While Westerners use the zodiac to figure out an individual’s 性格診断 (seikaku shindan, personality assessment), the Japanese decipher it via 血液型 (ketsueki-gata, blood type).

When engaging in conversations about personality, you may be asked, “血液型は何ですか”(“Ketsueki-gata wa nan desu ka,” “What is your blood type?”) or, more simply, “何型ですか” (“Nani-gata desu ka,” “What type are you?”). You can respond with, “A型です” (“Ei-gata desu,” “I’m type A”), which means you may have a 几帳面な性格 (kichōmenna seikaku, methodical personality), or “B型です” (“Bī-gata desu,” “I’m type B”), which suggests that you are マイペースな性格 (maipēsuna seikaku, a type of a person who does everything at their own pace).

Type O can mean a few different things, and to convey the idea that you are explaining what you are, use the connective construction なので (nanode, so): “O型なので大雑把です” (“Ō-gata nanode ōzappa desu,” “I’m type O, so I’m not particular about details”). You could also talk yourself up by saying, “O型なのでおおらかだと思います” (“Ō-gata nanode ōraka da to omoimasu,” “I’m type O, so I think I’m pretty generous”).
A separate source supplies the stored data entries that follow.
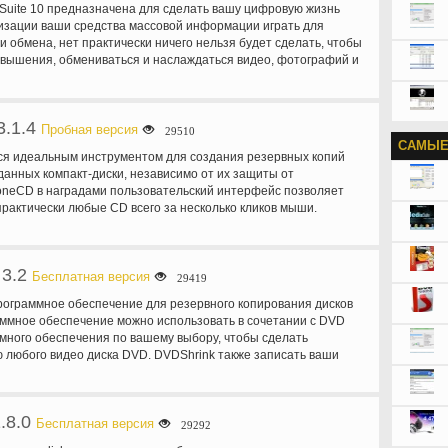
 Suite 10 предназначена для сделать вашу цифровую жизнь
комбинации с DVDInfoPro, вы можете проверить качество ожоги,
изации ваши средства массовой информации играть для
ваш диск
и обмена, нет практически ничего нельзя будет сделать, чтобы
овышения, обмениваться и наслаждаться видео, фотографий и
я 3D средства массовой информации.
3.1.4
Пробная версия
29510
САМЫЕ
ся идеальным инструментом для создания резервных копий
данных компакт-диски, независимо от их защиты от
oneCD в наградами пользовательский интерфейс позволяет
практически любые CD всего за несколько кликов мыши.
ка 5.0 CloneCD является не только возможность копировать
но также большинство DVD форматов, таких как DVD-R, DVD-
VD + RW, двухслойный DVD + R и DVD-RAM. Фильмы копируются
 3.2
 изменяется (сжатый). Обратите внимание, что для
Бесплатная версия
29419
льмов DVD Вы также требуют AnyDVD. CloneCD также
рограммное обеспечение для резервного копирования дисков
ими форматами, такими как файлы ISO и UDF и копирует диски с
ммное обеспечение можно использовать в сочетании с DVD
защиты от копирования SafeDisc 3. CloneCD позволяет
много обеспечения по вашему выбору, чтобы сделать
ый 1:1 копий ваших ценных оригинальных компакт-дисков. Не
 любого видео диска DVD. DVDShrink также записать ваши
диск с защитой от копирования музыки играть в вашем
рования DVD, если вы установили последнюю версию Nero.
о, резервного копирования, созданные CloneCD будет. Slysoft
адают альтернативного программного обеспечения горения и
ия и инновации с многолетним опытом и прямое общение с
ick с ним, можно по-прежнему использовать DVD Shrink. Вывод
ы обеспечить постоянное улучшение, поэтому делать CloneCD
.8.0
гут быть сохранены как файлы на вашем жестком диске,
Бесплатная версия
29292
ества, копирование приложений вокруг. Этот файл
ожно записать с программным обеспечением по вашему
я 21 день судебного разбирательства.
My blood type is AB, so I may reply with, “AB型なので二重人格と言われます” (“Ei-bī-gata nanode nijū jinkaku to iwaremasu,” “I’m type AB, so I’m said to be dual-natured”). Sadly, AB型 are believed to be kind of two-faced. On the other hand, they’re also 天才肌 (tensaihada, having the temperment of a genius).

It’s up to you as to whether you believe this kind of stuff or not. Fortune or no fortune, 人生はあなた次第 (jinsei wa anata shidai, life is what you make it).